- Supplied material
Segment Open

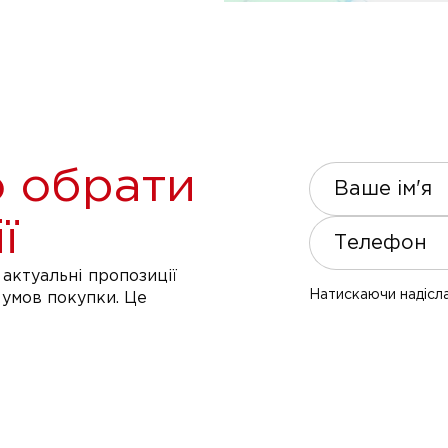
 обрати
Ваше ім'я
ї
Телефон
актуальні пропозиції
Натискаючи надісла
 умов покупки. Це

Segment Closed

- Requirement
Without including any picture, reproduce all of the material exactly.

- Written response
 обрати
Ваше ім'я
ї
Телефон
актуальні пропозиції
Натискаючи надісла
 умов покупки. Це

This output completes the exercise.